How many lines of the listing below contain the word "รองปล"? Reply with that number alone.

##############################

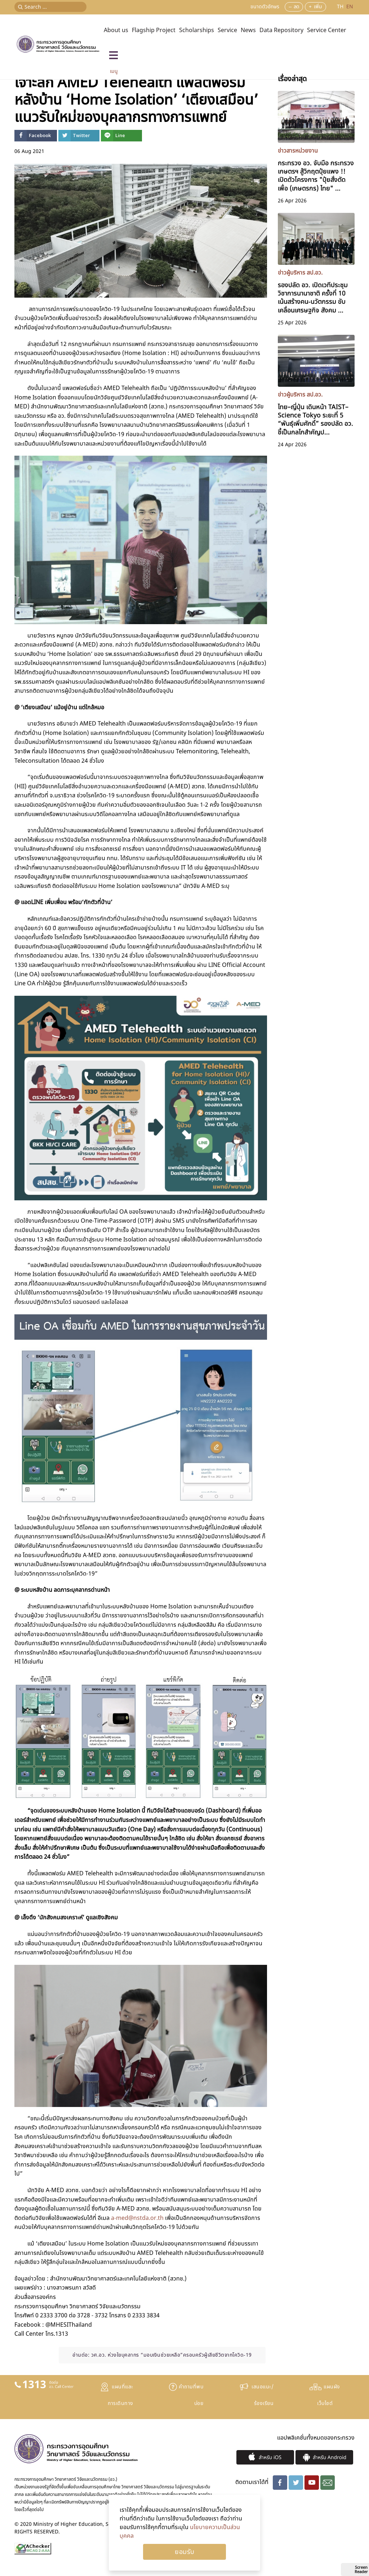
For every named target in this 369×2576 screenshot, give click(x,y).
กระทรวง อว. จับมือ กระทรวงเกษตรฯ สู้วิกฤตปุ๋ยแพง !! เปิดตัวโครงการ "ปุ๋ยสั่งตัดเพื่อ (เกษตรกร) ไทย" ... (316, 173)
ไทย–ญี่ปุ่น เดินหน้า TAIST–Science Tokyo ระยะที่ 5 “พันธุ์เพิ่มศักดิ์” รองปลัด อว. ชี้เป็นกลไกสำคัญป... (315, 417)
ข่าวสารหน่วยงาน (298, 150)
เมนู (114, 71)
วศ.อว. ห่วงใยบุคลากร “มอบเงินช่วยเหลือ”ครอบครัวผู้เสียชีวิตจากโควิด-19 (171, 2355)
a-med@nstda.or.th (137, 2218)
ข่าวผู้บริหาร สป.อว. (300, 272)
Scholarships (196, 30)
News (248, 30)
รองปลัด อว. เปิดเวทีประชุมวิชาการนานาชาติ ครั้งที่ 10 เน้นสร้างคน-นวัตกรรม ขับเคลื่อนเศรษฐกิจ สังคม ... (313, 295)
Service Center (326, 30)
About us (116, 30)
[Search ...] (50, 7)
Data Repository (281, 30)
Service (227, 30)
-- (290, 6)
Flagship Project (153, 30)
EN (349, 6)
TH (341, 6)
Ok (184, 2552)
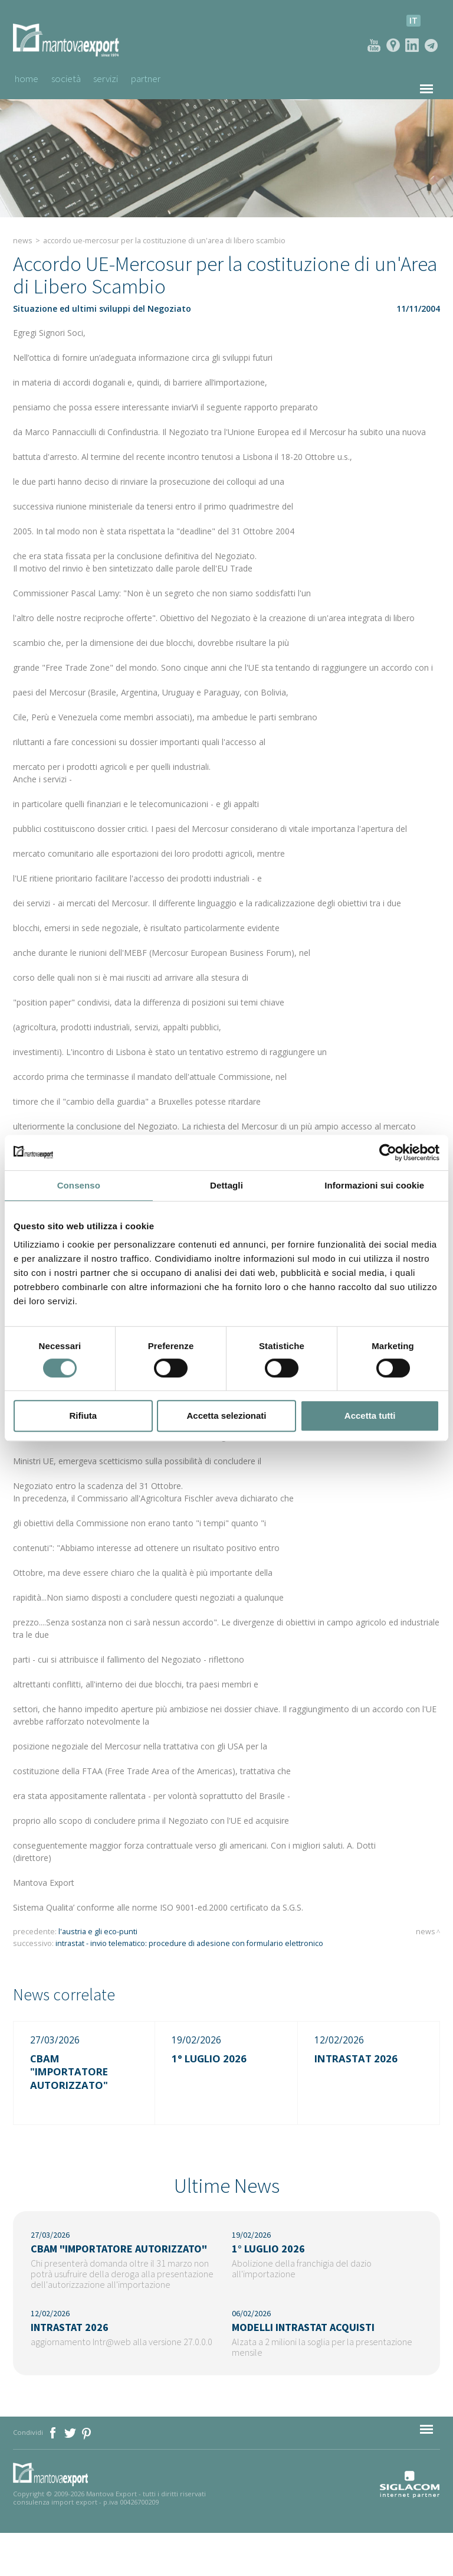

##############################

● REPLY TO THE EXERCISE
2